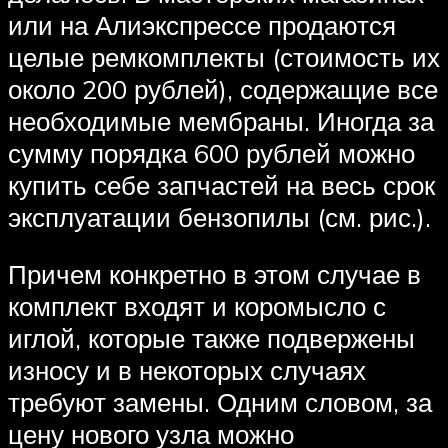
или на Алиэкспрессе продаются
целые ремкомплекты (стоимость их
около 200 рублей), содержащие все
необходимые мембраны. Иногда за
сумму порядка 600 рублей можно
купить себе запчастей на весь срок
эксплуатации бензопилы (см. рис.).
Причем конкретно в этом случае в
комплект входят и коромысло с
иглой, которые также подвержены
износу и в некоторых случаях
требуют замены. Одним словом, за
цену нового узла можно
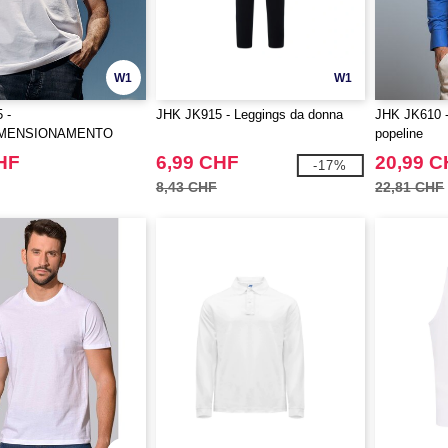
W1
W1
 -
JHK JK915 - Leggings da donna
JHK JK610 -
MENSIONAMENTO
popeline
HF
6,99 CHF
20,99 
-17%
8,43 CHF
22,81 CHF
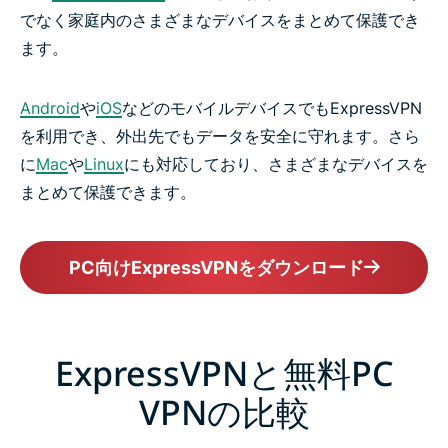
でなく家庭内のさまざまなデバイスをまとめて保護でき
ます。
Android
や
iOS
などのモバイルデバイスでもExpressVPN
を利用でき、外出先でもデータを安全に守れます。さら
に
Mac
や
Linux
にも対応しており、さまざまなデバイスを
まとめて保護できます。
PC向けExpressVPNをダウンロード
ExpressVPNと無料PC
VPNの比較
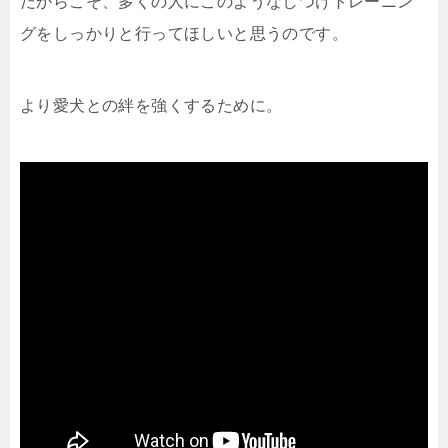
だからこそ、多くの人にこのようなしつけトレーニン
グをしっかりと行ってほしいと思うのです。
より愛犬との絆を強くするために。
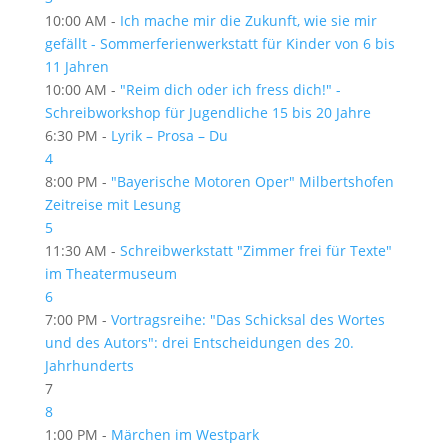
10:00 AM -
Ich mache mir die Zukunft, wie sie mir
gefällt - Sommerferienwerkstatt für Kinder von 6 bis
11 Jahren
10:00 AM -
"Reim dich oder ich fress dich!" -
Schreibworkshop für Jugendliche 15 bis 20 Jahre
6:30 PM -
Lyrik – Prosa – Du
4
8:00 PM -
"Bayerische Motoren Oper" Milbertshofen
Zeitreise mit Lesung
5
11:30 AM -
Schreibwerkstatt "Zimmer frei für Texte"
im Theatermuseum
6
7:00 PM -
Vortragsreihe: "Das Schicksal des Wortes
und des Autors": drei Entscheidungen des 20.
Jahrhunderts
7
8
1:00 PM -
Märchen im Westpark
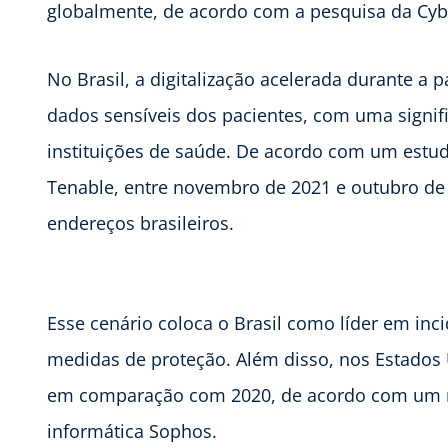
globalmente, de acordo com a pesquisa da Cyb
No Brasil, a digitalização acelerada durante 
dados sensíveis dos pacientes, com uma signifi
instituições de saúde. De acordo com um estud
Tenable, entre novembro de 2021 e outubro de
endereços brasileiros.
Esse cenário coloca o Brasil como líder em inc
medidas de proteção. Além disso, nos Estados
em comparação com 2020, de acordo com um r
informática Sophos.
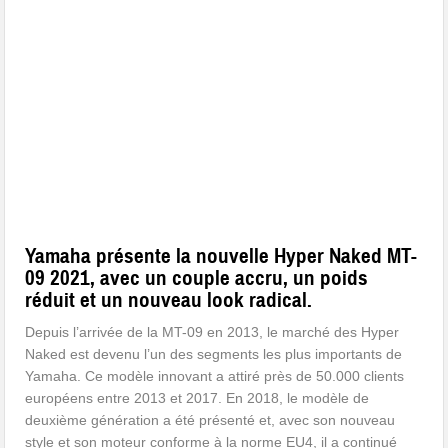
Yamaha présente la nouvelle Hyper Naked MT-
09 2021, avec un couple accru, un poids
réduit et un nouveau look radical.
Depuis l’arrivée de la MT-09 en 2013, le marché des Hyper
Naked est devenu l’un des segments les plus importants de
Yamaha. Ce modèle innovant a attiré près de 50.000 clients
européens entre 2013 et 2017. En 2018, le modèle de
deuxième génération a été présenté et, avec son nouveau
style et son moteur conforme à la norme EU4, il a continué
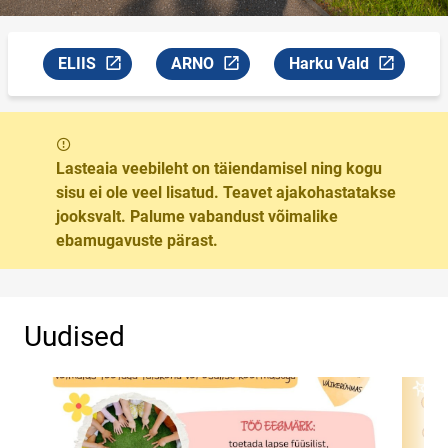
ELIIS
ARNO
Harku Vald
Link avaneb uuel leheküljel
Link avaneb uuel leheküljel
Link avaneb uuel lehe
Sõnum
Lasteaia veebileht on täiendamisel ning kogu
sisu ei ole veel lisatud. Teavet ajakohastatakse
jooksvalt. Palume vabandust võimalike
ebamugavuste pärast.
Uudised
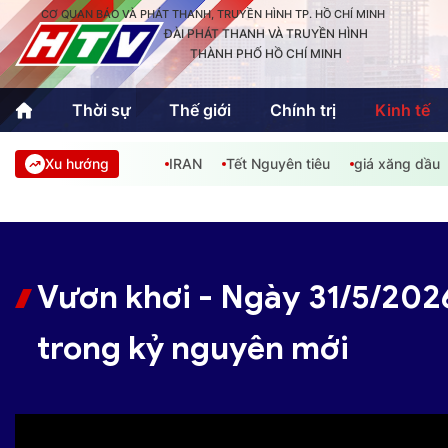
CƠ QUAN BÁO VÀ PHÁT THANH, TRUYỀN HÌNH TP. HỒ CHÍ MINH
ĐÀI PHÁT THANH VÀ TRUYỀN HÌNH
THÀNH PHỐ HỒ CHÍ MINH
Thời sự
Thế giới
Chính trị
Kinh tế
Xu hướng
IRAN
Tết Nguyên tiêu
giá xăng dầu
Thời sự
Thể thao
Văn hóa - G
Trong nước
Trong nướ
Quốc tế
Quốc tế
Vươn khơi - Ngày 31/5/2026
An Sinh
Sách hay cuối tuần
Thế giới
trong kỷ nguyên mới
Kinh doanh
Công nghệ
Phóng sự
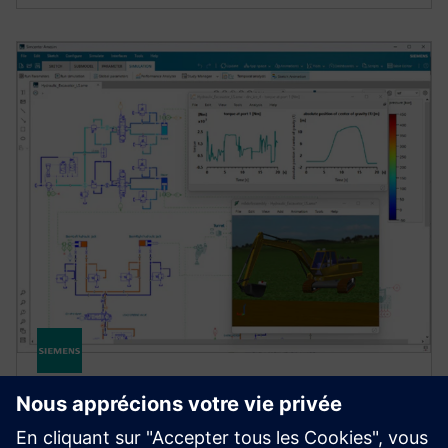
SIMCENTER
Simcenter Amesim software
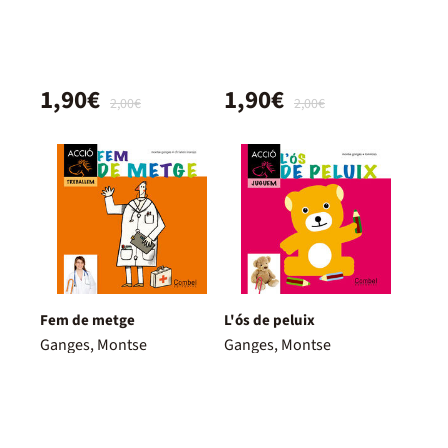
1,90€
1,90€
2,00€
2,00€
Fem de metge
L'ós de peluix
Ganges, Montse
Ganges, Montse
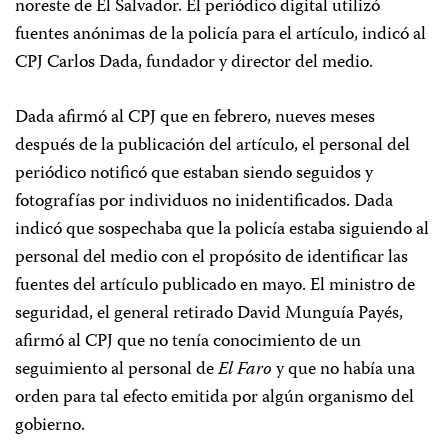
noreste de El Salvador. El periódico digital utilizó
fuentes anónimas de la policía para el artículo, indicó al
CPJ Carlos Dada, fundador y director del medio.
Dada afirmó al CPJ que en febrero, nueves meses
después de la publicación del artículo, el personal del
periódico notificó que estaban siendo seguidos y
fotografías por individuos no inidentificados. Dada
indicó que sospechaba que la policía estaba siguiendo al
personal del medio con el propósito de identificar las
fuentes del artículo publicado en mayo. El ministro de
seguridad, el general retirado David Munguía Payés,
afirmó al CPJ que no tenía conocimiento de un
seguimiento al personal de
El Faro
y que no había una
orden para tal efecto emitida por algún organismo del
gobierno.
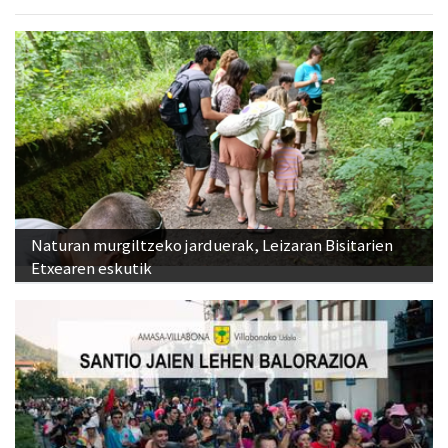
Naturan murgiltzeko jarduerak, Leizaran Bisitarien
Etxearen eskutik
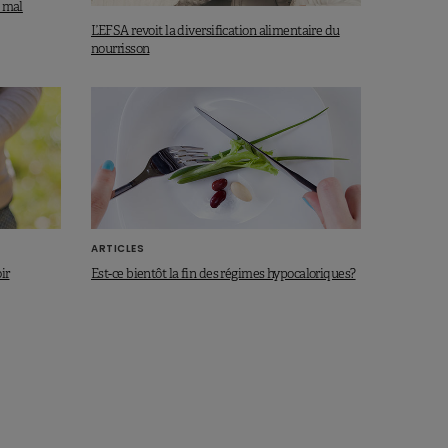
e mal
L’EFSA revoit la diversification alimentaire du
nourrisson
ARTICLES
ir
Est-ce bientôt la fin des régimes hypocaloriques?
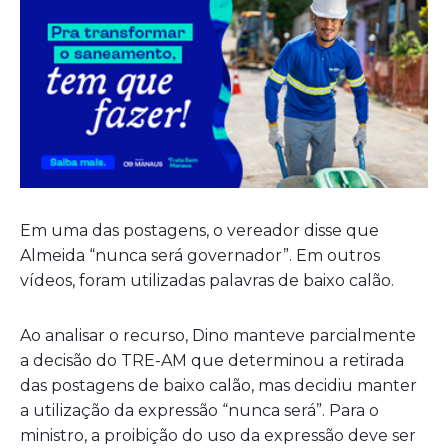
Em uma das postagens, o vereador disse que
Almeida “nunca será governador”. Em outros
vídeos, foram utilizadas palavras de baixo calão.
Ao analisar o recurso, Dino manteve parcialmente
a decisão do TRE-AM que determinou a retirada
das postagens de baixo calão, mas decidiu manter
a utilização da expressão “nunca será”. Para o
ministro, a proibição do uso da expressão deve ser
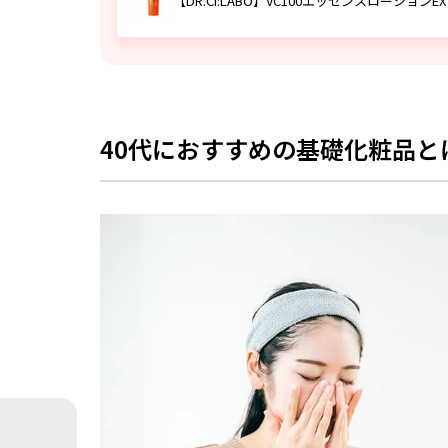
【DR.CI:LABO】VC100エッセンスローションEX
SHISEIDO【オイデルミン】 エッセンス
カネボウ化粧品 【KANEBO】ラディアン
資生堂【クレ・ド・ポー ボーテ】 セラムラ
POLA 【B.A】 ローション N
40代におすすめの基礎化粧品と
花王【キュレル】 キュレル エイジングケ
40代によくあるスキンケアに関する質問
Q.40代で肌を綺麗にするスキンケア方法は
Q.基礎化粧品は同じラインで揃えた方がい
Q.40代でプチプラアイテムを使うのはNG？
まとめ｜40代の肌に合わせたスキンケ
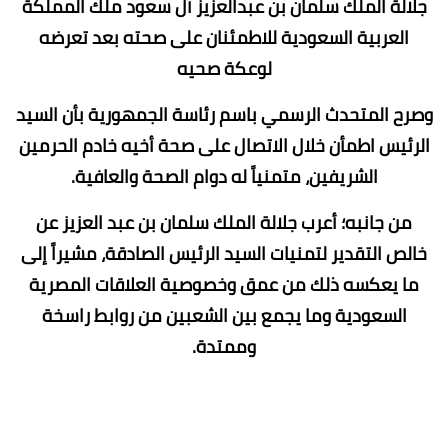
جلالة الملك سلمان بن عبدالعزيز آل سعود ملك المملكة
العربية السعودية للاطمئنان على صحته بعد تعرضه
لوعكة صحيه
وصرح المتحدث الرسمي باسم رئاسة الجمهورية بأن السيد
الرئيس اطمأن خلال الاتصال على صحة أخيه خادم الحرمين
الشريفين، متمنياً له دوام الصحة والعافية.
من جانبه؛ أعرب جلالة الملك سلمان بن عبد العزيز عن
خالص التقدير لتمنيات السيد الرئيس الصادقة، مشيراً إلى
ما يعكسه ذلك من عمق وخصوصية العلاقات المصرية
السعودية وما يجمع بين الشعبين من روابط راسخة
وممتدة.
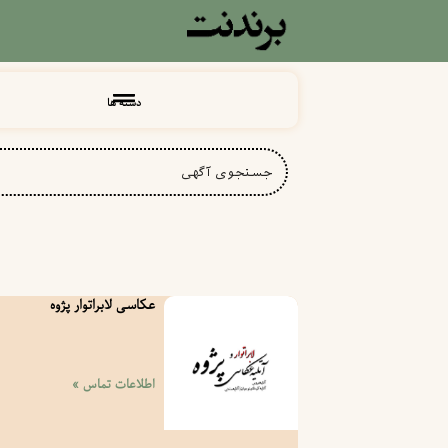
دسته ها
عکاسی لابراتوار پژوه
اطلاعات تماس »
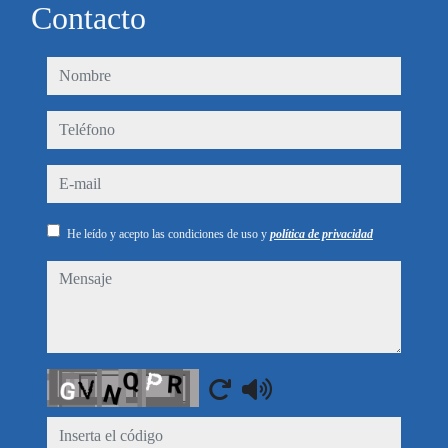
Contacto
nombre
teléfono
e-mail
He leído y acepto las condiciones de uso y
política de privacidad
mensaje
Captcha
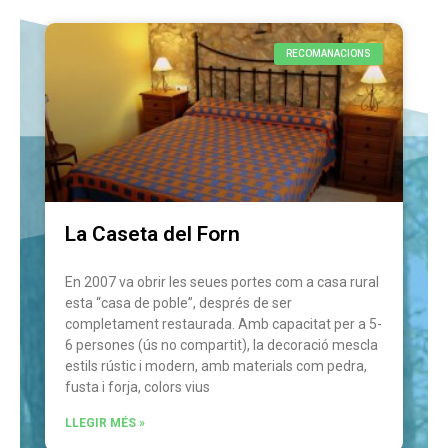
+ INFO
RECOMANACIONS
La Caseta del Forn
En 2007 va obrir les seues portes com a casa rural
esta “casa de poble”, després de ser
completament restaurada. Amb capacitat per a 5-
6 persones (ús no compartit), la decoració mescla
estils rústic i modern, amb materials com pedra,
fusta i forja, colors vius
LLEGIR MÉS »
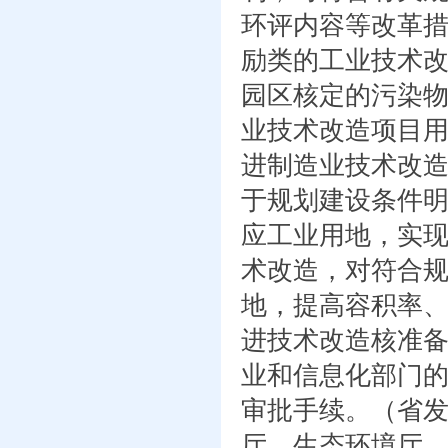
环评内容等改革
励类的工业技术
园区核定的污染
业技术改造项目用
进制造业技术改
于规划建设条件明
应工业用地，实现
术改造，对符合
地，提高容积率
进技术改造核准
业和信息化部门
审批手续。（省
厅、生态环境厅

══════

▸ **THE TASK**: What you give back should be exactly the lines from the top of the data above down to and including the line with "style et son", minus any pictures.

▸ **YOUR SOLUTION**:
или на Алиэкспрессе продаются
целые ремкомплекты (стоимость их
около 200 рублей), содержащие все
необходимые мембраны. Иногда за
сумму порядка 600 рублей можно
купить себе запчастей на весь срок
эксплуатации бензопилы (см. рис.).
Причем конкретно в этом случае в
комплект входят и коромысло с
иглой, которые также подвержены
износу и в некоторых случаях
требуют замены. Одним словом, за
цену нового узла можно
W1
W1
 -
JHK JK915 - Leggings da donna
JHK JK610 -
MENSIONAMENTO
popeline
HF
6,99 CHF
20,99 
-17%
8,43 CHF
22,81 CHF
でなく家庭内のさまざまなデバイスをまとめて保護でき
ます。
Android
や
iOS
などのモバイルデバイスでもExpressVPN
を利用でき、外出先でもデータを安全に守れます。さら
に
Mac
や
Linux
にも対応しており、さまざまなデバイスを
まとめて保護できます。
PC向けExpressVPNをダウンロード
ExpressVPNと無料PC
VPNの比較
だからこそ、多くの人にこのようなしつけトレーニン
グをしっかりと行ってほしいと思うのです。
より愛犬との絆を強くするために。
10:00 AM -
Ich mache mir die Zukunft, wie sie mir
gefällt - Sommerferienwerkstatt für Kinder von 6 bis
11 Jahren
10:00 AM -
"Reim dich oder ich fress dich!" -
Schreibworkshop für Jugendliche 15 bis 20 Jahre
6:30 PM -
Lyrik – Prosa – Du
4
8:00 PM -
"Bayerische Motoren Oper" Milbertshofen
Zeitreise mit Lesung
5
11:30 AM -
Schreibwerkstatt "Zimmer frei für Texte"
im Theatermuseum
6
7:00 PM -
Vortragsreihe: "Das Schicksal des Wortes
und des Autors": drei Entscheidungen des 20.
Jahrhunderts
7
8
1:00 PM -
Märchen im Westpark
globalmente, de acordo com a pesquisa da Cyb
No Brasil, a digitalização acelerada durante 
dados sensíveis dos pacientes, com uma signifi
instituições de saúde. De acordo com um estud
Tenable, entre novembro de 2021 e outubro de
endereços brasileiros.
Esse cenário coloca o Brasil como líder em inc
medidas de proteção. Além disso, nos Estados
em comparação com 2020, de acordo com um r
informática Sophos.
Yamaha présente la nouvelle Hyper Naked MT-
09 2021, avec un couple accru, un poids
réduit et un nouveau look radical.
Depuis l’arrivée de la MT-09 en 2013, le marché des Hyper
Naked est devenu l’un des segments les plus importants de
Yamaha. Ce modèle innovant a attiré près de 50.000 clients
européens entre 2013 et 2017. En 2018, le modèle de
deuxième génération a été présenté et, avec son nouveau
style et son moteur conforme à la norme EU4, il a continué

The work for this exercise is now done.